Handshoe dijo que, en teoría, las aerolíneas podrían cancelar grandes pedidos de nuevos aviones Boeing (United realizó un pedido de 50 Boeing 787 Dreamliners en octubre y un año antes dijo que quería comprar 100 para 2032), pero dadas las dificultades existentes y las limitaciones del mercado, era poco probable que lo hicieran. .

United, al igual que otras aerolíneas, busca mejorar su flota con aviones más eficientes en combustible. Desde que la FAA ordenó la inmovilización del Max 9, las aerolíneas se han visto obligadas a utilizar flotas más antiguas y menos eficientes en combustible. Eso ha aumentado los costos del combustible, dijo Handshoe, incluso cuando el costo del combustible para aviones ha caído en los últimos meses.

Otro problema es que la orden de la FAA ha reducido las flotas de aerolíneas en un momento en que intentan expandirse. La capacidad reducida aumentó los costos, que se trasladaron a los consumidores.

Las limitaciones también han aumentado para una aerolínea como Alaska Airlines, que tiene una flota más pequeña, que intentó ampliar con una propuesta de compra de Hawaiian Airlines por 1.900 millones de dólares.

Desde el accidente del 5 de enero, las acciones de Boeing han caído más del 13%, mientras que las acciones de Alaska han caído un 5%.

Algunos ejecutivos de aerolíneas no han llegado a criticar a Boeing, llegando incluso a expresar confianza en el fabricante.

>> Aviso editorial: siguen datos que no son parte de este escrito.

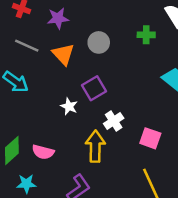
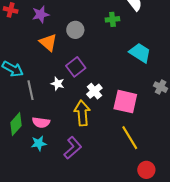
gray line: (27, 46) -> (30, 90), moved, turned 60
pink square: (150, 138) -> (125, 102), size x1.4
cyan star: (26, 184) -> (39, 143), moved

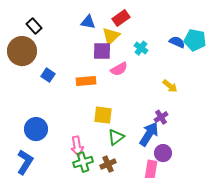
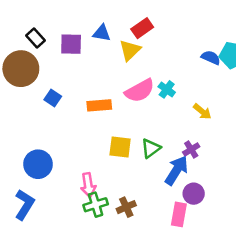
cyan cross: (141, 48) -> (167, 89), moved
purple square: (102, 51) -> (71, 44), moved
pink semicircle: (119, 69) -> (140, 91), size x1.4
green triangle: (116, 137) -> (151, 148), moved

“Boeing es fundamental para nuestra industria”, dijo el director ejecutivo de Delta Air Lines, Ed Bastian, durante una aparición en CNBC el 12 de enero. «Es fundamental para nuestra economía y encontrarán una solución a este problema», señaló. Delta no vuela ni con el Max ni con el 787.

Dave Calhoun, quien se convirtió en director ejecutivo de Boeing para enderezar la compañía después de los accidentes mortales del Max en 2018 y 2019, se reunirá esta semana con senadores, incluida Maria Cantwell, demócrata de Washington y presidenta del Comité de Comercio. Cantwell dijo la semana pasada que planeaba celebrar audiencias sobre los acuerdos de Max 9.

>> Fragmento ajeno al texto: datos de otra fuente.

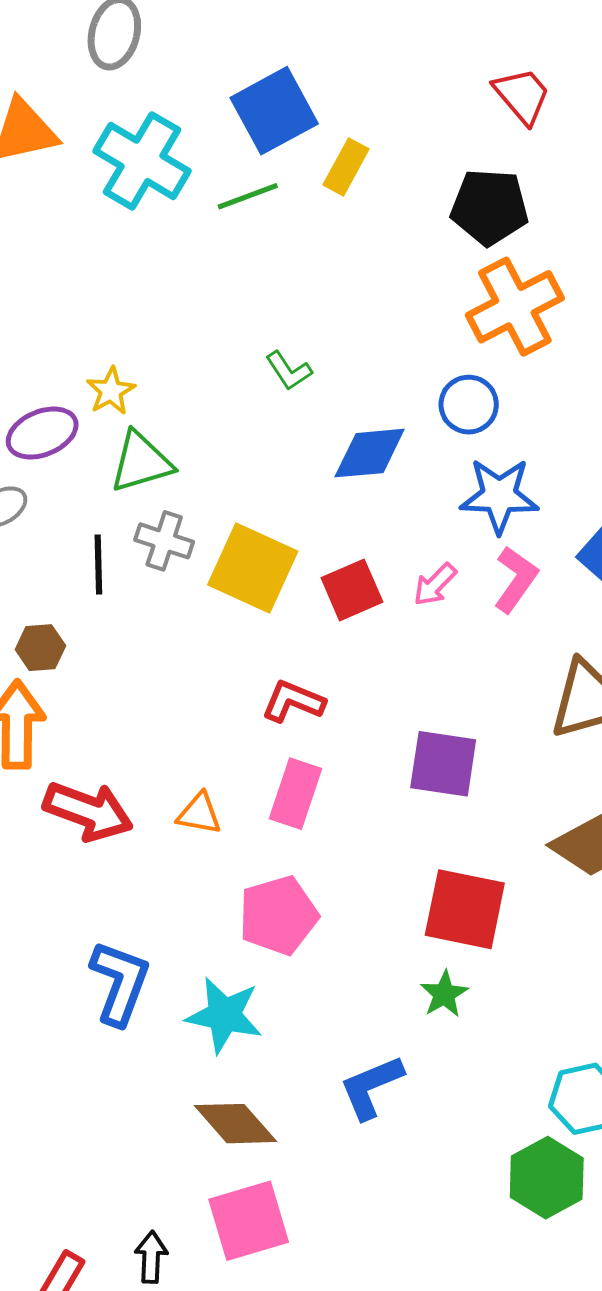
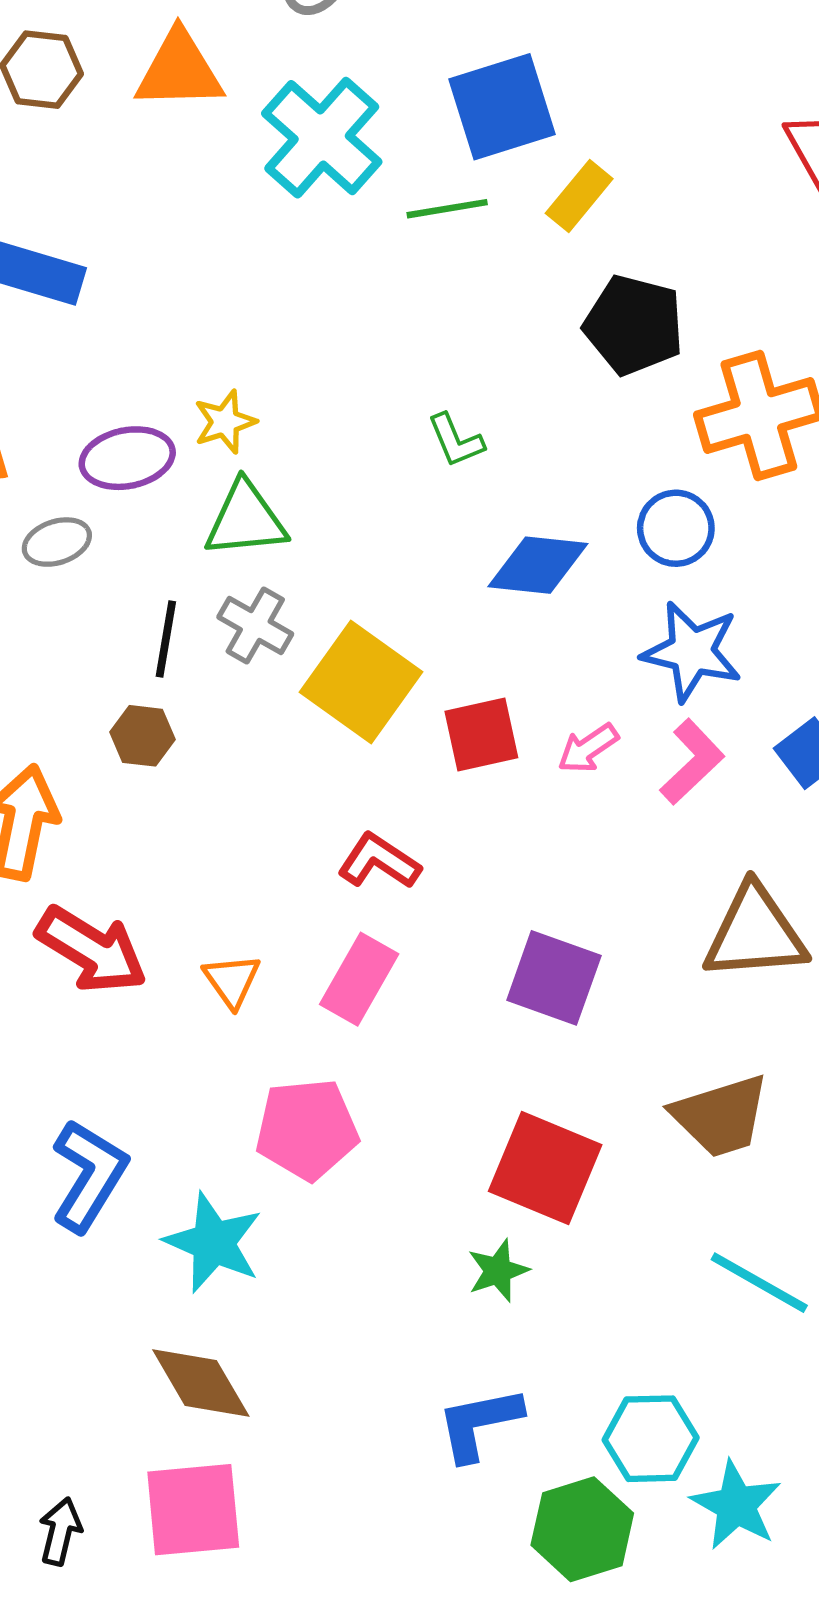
black pentagon: (489, 207) -> (634, 325), moved
brown hexagon: (40, 648) -> (143, 736), moved
orange triangle: (199, 814) -> (232, 981), turned 33
blue L-shape: (371, 1087) -> (479, 1424), moved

Los problemas de Boeing podrían tener un impacto duradero. Mike Leskinen, director financiero de United, dijo a los analistas que estas bases afectarían el crecimiento en «los próximos años». Michael O’Leary, director general de Ryanair, una aerolínea europea de bajo coste que es uno de los mayores clientes de Boeing, también duda de que el Max 10 se entregue pronto.

Marco Walker contribuyó al reportaje.